To evaluate the effect of glucocorticoid on feeding and neuronal activation after CCK treatment, Wistar rats were subjected to Sham surgery, adrenalectomy without (ADX) or with corticosterone replacement (ADX+B). Animals fasted (day 6) for 16 h received ip injection of CCK 3.5 μg/kg or vehicle for determination of food intake and CRF and Fos imunohistochemistry.
Lower food intake was observed in Sham and ADX+B rats after CCK, compared to the respective vehicle-treated groups. However, this hipophagic response induced by CCK was not observed in ADX rats.
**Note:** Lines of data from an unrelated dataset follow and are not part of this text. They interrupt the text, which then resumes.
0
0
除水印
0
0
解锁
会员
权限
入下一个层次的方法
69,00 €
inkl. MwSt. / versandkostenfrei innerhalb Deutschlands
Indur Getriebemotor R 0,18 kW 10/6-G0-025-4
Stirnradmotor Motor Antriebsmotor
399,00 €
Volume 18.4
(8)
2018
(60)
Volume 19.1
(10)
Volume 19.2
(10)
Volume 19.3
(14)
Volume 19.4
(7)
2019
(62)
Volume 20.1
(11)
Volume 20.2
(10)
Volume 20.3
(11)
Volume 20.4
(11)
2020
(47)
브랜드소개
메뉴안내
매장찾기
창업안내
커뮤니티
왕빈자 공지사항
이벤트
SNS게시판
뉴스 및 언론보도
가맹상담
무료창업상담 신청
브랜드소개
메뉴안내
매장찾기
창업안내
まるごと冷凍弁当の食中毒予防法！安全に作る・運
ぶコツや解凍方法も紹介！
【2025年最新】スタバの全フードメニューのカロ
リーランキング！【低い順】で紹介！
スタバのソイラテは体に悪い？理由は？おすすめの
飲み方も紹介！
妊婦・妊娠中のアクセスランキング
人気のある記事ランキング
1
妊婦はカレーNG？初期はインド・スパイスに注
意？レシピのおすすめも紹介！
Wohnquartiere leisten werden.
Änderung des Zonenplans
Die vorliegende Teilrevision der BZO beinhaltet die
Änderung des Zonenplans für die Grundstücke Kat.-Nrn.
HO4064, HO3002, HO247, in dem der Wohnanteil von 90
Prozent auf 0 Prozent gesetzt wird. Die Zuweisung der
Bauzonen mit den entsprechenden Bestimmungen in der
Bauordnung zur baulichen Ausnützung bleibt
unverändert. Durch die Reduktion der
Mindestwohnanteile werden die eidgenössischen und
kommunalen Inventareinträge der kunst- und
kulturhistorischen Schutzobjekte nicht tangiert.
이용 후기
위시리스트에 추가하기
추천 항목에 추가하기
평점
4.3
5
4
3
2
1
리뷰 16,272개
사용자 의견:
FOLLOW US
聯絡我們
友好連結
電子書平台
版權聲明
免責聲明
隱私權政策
CCK increased Fos expression in the NTS in Sham, ADX and ADX+B animals, with no difference among the three CCK-treated groups. We observed a higher number of Fos imunorreactive neurons in the ARC and Fos/CRF neurons in the PVN in ADX group, compared to Sham group, both after vehicle and CCK (P<0.05). We demonstrated that ADX abolishes the hypophagic response induced by CCK, however, NTS neuronal activation was not altered by glucocorticoid deficiency.
These data suggest that in the absence of glucocorticoids, other factors besides CCK participate in the satiety mechanisms, leading to a decrease of food intake. The increased activation of hypothalamic anorexigenic pathways during fasting, may contribute to the lower food intake observed with glucocorticoid deficiency.